How Computers See: Image Recognition and Medieval Pole Arms

The answer, for most neural networks, is a process called “back-propagation”.

It’s called this because it involves the final layer, which predicts the class “feeding back” information to the first layer.

The first layer is made up of a set of very simple operators, which are called “neurons”.

They get this name because the way they operate mimics, at a basic level, the way the brain’s neurons function.

But don’t be fooled by the sophisticated-sounding name — their operation is incredibly simple.

The neurons look at the pixels in the image, and based on those pixels’ values, they pass on a single signal of their own.

When the neural network is first created, the neurons choose their thresholds completely at random — they make a guess.

The network makes a prediction for a whole set of training data, and then it checks how well it did.

The neurons which provided useful information get to keep their values, but those that led the network astray have their values adjusted.

Over very many iterations, the neurons are slowly trained to discern what information to keep, and what to discard.

By the end of the training process, they have learned what features to pass on to the final layer to maximise its chances of predicting the right class.

To achieve this for our pole arms, we’ll need a very large set of images of pole arms, each labeled with the correct name.

We also need a wide variety of different pole arms of each class.

We want to make sure that the network is learning the general principles of what distinguishes say, a fauchard from a bardiche, and not just learning to recognise details of the particular images we chose.

Gathering this dataset turned out to be a huge amount of work, not just because I had to painstakingly search, crop, and filter dozens of images by hand, but because it turns out that there’s no consensus on what any of these things are called.

The average medieval peasant, it seems, was more concerned with staying alive than with the correct nomenclature for the weapon that helped them do so.

A “fauchard” then, is confidently defined by one source as a cousin of the glaive, with the addition of a rear-facing spike or hook.

Another, equally authoritative source claims the same weapon is a modified scythe — a forward-curving blade on the end of a pole.

I needed an authoritative source, and as I have done many times before, I turned to the Advanced Dungeons and Dragons 2nd Edition Player’s Handbook (Revised).

Here is how that august tome defines the seven classes of weapon my model will classify:Bardiche: One of the simplest of pole arms, the bardiche is an elongated battle axe.

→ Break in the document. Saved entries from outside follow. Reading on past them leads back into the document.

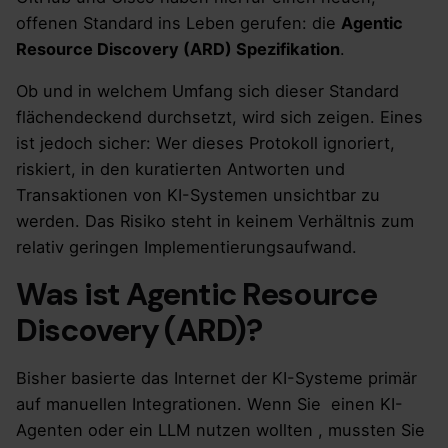
offenen Standard ins Leben gerufen: die
Agentic
Resource Discovery (ARD) Spezifikation
.
Ob und in welchem Umfang sich dieser Standard
flächendeckend durchsetzt, wird sich zeigen. Eines
ist jedoch sicher: Wer dieses Protokoll ignoriert,
riskiert, in den kuratierten Antworten und
Transaktionen von KI-Systemen unsichtbar zu
werden. Das Risiko steht in keinem Verhältnis zum
relativ geringen Implementierungsaufwand.
Was ist Agentic Resource
Discovery (ARD)?
Bisher basierte das Internet der KI-Systeme primär
auf manuellen Integrationen. Wenn Sie einen KI-
Agenten oder ein LLM nutzen wollten , mussten Sie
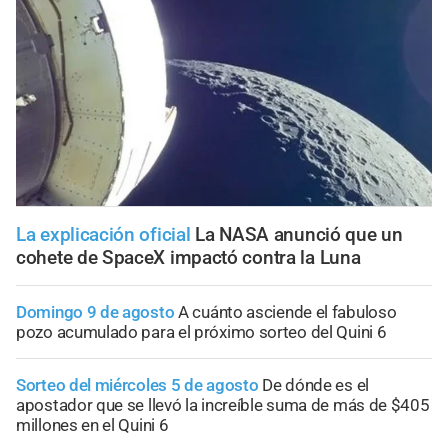
La explicación oficial
La NASA anunció que un
cohete de SpaceX impactó contra la Luna
Domingo 9 de agosto
A cuánto asciende el fabuloso
pozo acumulado para el próximo sorteo del Quini 6
Sorteo del miércoles 5 de agosto
De dónde es el
apostador que se llevó la increíble suma de más de $405
millones en el Quini 6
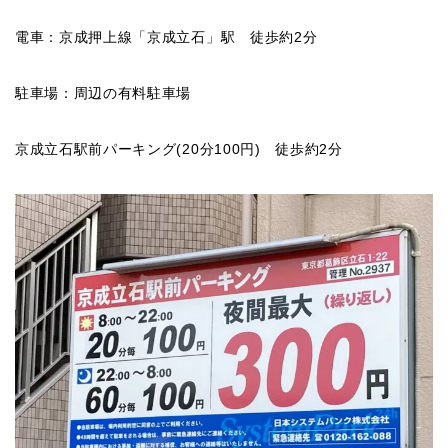
電車：京成押上線「京成立石」駅 徒歩約2分
駐車場：周辺の有料駐車場
京成立石駅前パーキング(20分100円) 徒歩約2分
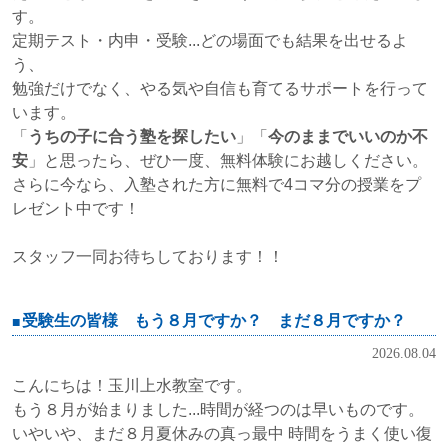
す。
定期テスト・内申・受験...どの場面でも結果を出せるよ
う、
勉強だけでなく、やる気や自信も育てるサポートを行って
います。
「
うちの子に合う塾を探したい
」「
今のままでいいのか不
安
」と思ったら、ぜひ一度、無料体験にお越しください。
さらに今なら、入塾された方に無料で4コマ分の授業をプ
レゼント中です！
スタッフ一同お待ちしております！！
受験生の皆様 もう８月ですか？ まだ８月ですか？
2026.08.04
こんにちは！玉川上水教室です。
もう８月が始まりました...時間が経つのは早いものです。
いやいや、まだ８月夏休みの真っ最中 時間をうまく使い復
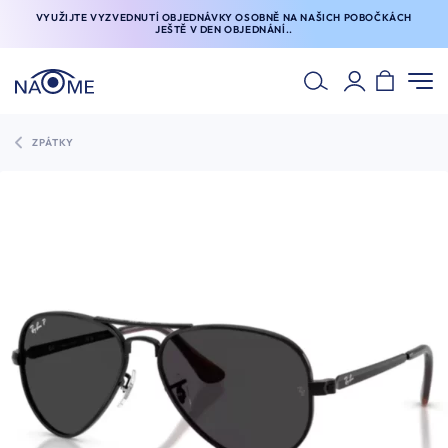
VYUŽIJTE VYZVEDNUTÍ OBJEDNÁVKY OSOBNĚ NA NAŠICH POBOČKÁCH
JEŠTĚ V DEN OBJEDNÁNÍ..
ZPÁTKY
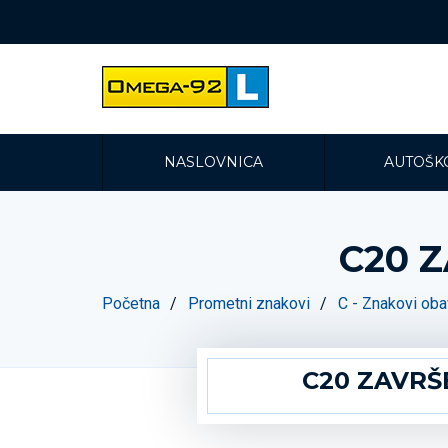
NASLOVNICA
AUTOŠK
C20 
Početna
Prometni znakovi
C - Znakovi obav
C20 ZAVRŠ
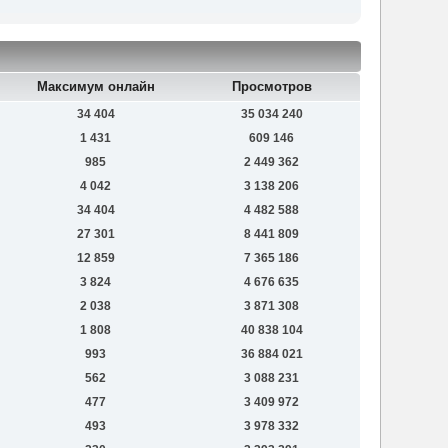
Максимум онлайн
Просмотров
34 404
35 034 240
1 431
609 146
985
2 449 362
4 042
3 138 206
34 404
4 482 588
27 301
8 441 809
12 859
7 365 186
3 824
4 676 635
2 038
3 871 308
1 808
40 838 104
993
36 884 021
562
3 088 231
477
3 409 972
493
3 978 332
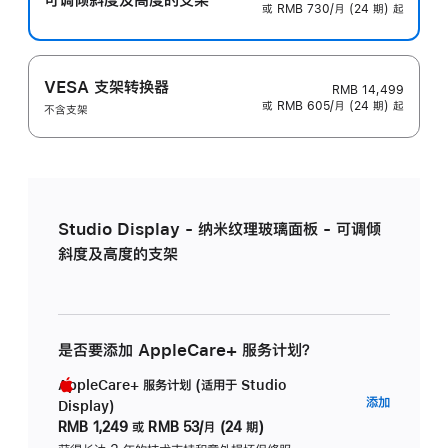
或 RMB 730/月 (24 期) 起
VESA 支架转换器
RMB 14,499
或 RMB 605/月 (24 期) 起
不含支架
Studio Display - 纳米纹理玻璃面板 - 可调倾
斜度及高度的支架
是否要添加 AppleCare+ 服务计划？
AppleCare+ 服务计划 (适用于 Studio
AppleC
添加
Display)
服
RMB 1,249
或
RMB 53/月 (24 期)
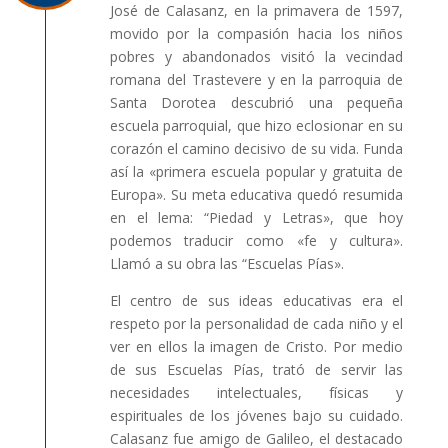
José de Calasanz, en la primavera de 1597,
movido por la compasión hacia los niños
pobres y abandonados visitó la vecindad
romana del Trastevere y en la parroquia de
Santa Dorotea descubrió una pequeña
escuela parroquial, que hizo eclosionar en su
corazón el camino decisivo de su vida. Funda
así la «primera escuela popular y gratuita de
Europa». Su meta educativa quedó resumida
en el lema: “Piedad y Letras», que hoy
podemos traducir como «fe y cultura».
Llamó a su obra las “Escuelas Pías».
El centro de sus ideas educativas era el
respeto por la personalidad de cada niño y el
ver en ellos la imagen de Cristo. Por medio
de sus Escuelas Pías, trató de servir las
necesidades intelectuales, físicas y
espirituales de los jóvenes bajo su cuidado.
Calasanz fue amigo de Galileo, el destacado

A large curving axe-head is mounted on the end of a shaft 5 to 8 feet long.

Bec de corbin: An early can-opener designed specifically to deal with plate armor.

The pick or beak is made to punch through plate, while the hammer side can be used to give a stiff blow.

The end is fitted with a short blade for dealing with unarmored or helpless foes.

Fauchard: An outgrowth of the sickle and scythe, the fauchard is a long, inward curving blade mounted on a shaft six to eight feet long.

Glaive: One of the most basic pole arms, the glaive is a single-edged blade mounted on an eight- to ten-foot-long shaft.

Guisarme: Thought to have derived from a pruning hook, this is an elaborately curved heavy blade.

Glaive-guisarme: Another combination weapon, this one takes the basic glaive and adds a spike or hook to the back of the blade.

Halberd: Fixed on a shaft five to eight feet long is a large axe blade, angled for maximum impact.

The end of the blade tapers to a long spear point or awl pike.

On the back is a hook for attacking armor or dismounting riders.

Those definitions will infuriate many military historians, I am sure, but for me they will suffice.

As well as collecting dozens of examples of each weapon type, I expanded my dataset in another way, by “synthesising” extra images.

That meant taking my existing images, flipping and stretching them, shifting them left and right, and speckling them with random noise.

This meant that each single image I collected could be included many times in my dataset.

By using stretched, manipulated, and especially flipped images, we help the algorithm focus on general shapes and relationships in the images, rather than specific details.

Finally, the images are desaturated (all colour is removed), and shrunk to only 40 pixels on each side.

This reduces the amount of data the algorithm has to consider, and dramatically increases the speed at which it can learn.

Like many things in machine learning, it takes a bit of tinkering to make it work right.

Neural networks take a range of parameters and settings, governing several esoteric aspects of their operation.

A network can have more than two layers, for example, boiling down the raw data into an ever-richer soup of meaningful features.

I will spare you the details of this.

Choosing these values is still a somewhat arcane practice, more akin to alchemy than chemistry.

But the testing process is exactly the same as for any other classification algorithm.

Before we train the model, we set aside a proportion of the images, hiding them from our model.

These hold-outs don’t need to go through the process of stretching, speckling, and flipping.

Instead, we use them to check the accuracy of our neural network.

After learning what it can from a set of training images, can it correctly predict the classes of a set of images it has never seen before?.For each image, we ask the network to guess its class.

It returns a list of probabilities — how likely it is for each image that it belongs to a given class.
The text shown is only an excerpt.